- [Exercise]: Check each line of the entries for "escenarios" and report the ones that have it.
----- Data shown
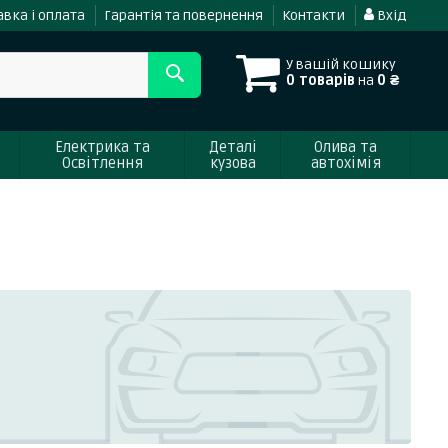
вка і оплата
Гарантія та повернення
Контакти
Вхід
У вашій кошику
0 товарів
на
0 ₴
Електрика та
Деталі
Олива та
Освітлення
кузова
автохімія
----------
----- Data shown
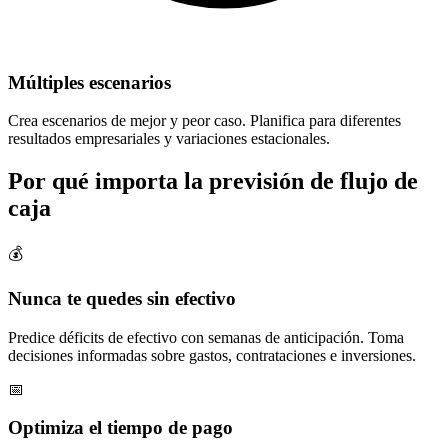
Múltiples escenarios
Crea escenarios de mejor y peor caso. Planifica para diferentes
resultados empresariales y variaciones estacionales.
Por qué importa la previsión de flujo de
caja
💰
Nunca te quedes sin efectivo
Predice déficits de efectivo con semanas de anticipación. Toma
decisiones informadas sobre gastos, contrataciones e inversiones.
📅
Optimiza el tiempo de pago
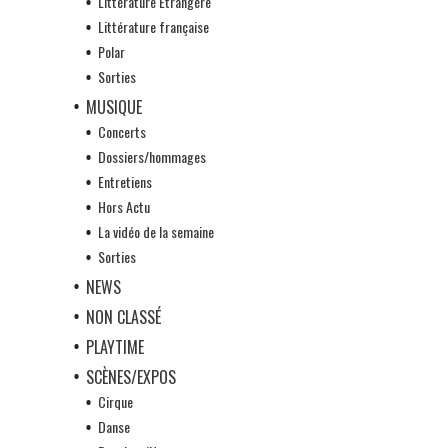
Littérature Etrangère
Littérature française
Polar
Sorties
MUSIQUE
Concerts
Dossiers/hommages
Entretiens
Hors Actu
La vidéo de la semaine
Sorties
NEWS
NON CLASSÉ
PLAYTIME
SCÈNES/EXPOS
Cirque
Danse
----------
- [Result of the task]:
Múltiples escenarios
Crea escenarios de mejor y peor caso. Planifica para diferentes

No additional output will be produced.